Your task is to filter the data below down to the lines holding "будет".

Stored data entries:
____

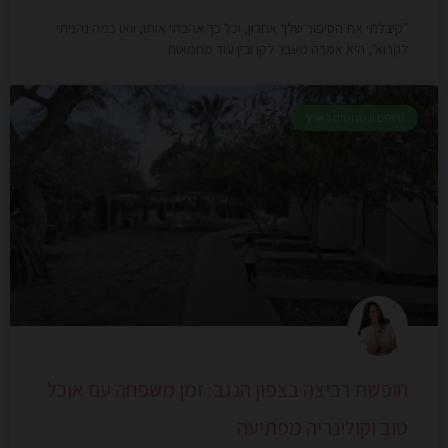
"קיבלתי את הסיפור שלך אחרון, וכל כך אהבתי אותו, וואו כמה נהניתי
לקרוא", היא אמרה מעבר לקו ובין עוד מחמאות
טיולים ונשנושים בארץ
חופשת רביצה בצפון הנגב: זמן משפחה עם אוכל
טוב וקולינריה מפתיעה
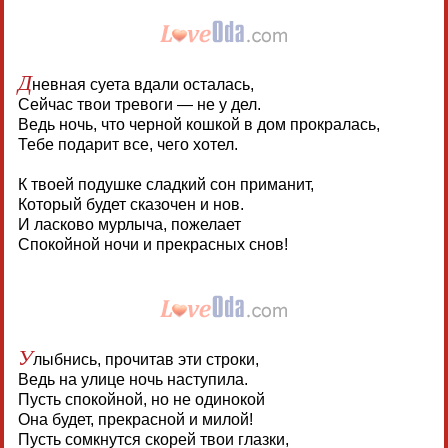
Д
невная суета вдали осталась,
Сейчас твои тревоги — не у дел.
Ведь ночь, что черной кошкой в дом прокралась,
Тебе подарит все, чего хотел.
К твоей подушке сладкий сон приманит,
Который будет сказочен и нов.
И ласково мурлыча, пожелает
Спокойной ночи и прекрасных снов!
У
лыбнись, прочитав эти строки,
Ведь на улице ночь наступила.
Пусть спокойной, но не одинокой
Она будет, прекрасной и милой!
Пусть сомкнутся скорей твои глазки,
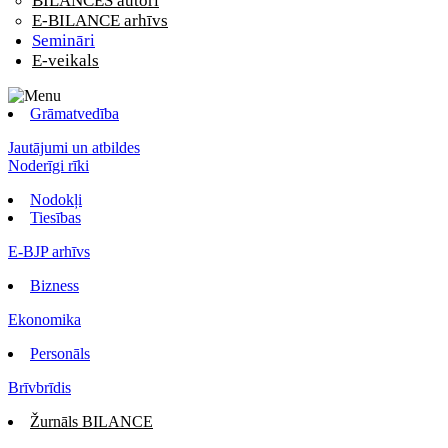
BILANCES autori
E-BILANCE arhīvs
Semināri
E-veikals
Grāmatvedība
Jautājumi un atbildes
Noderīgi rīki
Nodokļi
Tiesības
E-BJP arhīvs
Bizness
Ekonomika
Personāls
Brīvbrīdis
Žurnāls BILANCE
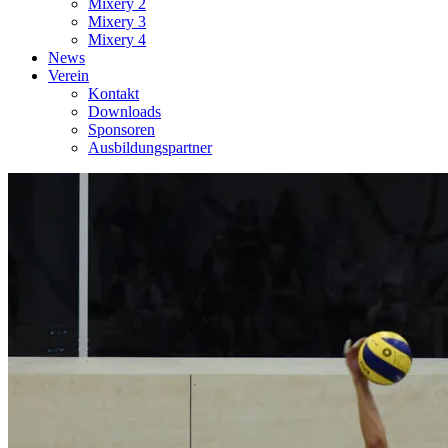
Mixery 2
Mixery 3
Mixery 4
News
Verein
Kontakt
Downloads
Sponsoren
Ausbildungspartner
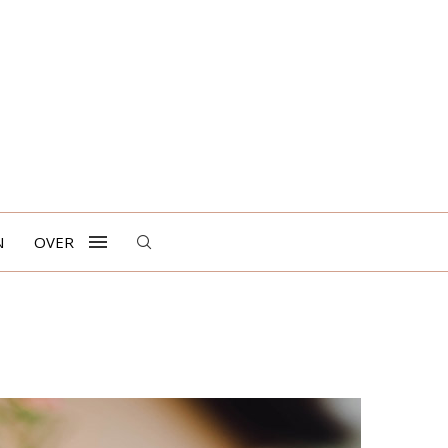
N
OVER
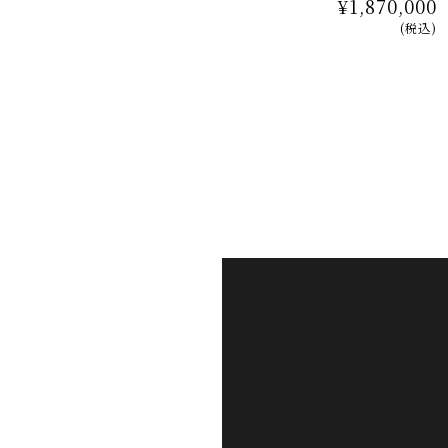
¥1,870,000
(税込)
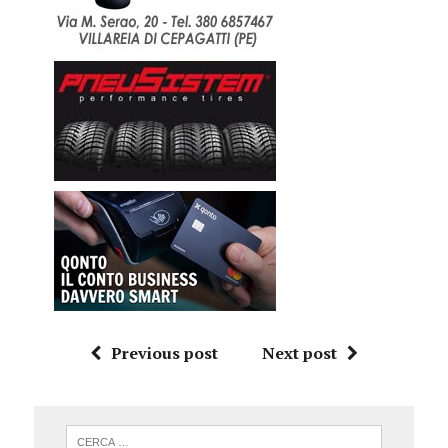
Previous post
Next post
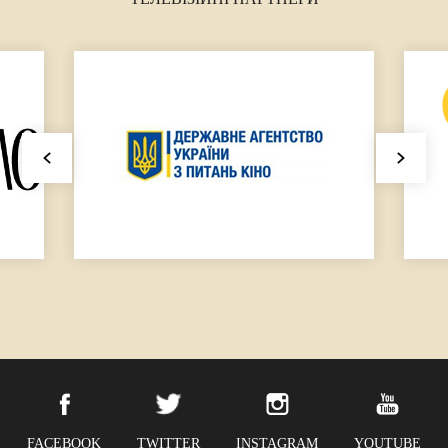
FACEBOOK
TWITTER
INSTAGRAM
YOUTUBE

____

- _Reply to the task_
Который будет сказочен и нов.
Она будет, прекрасной и милой!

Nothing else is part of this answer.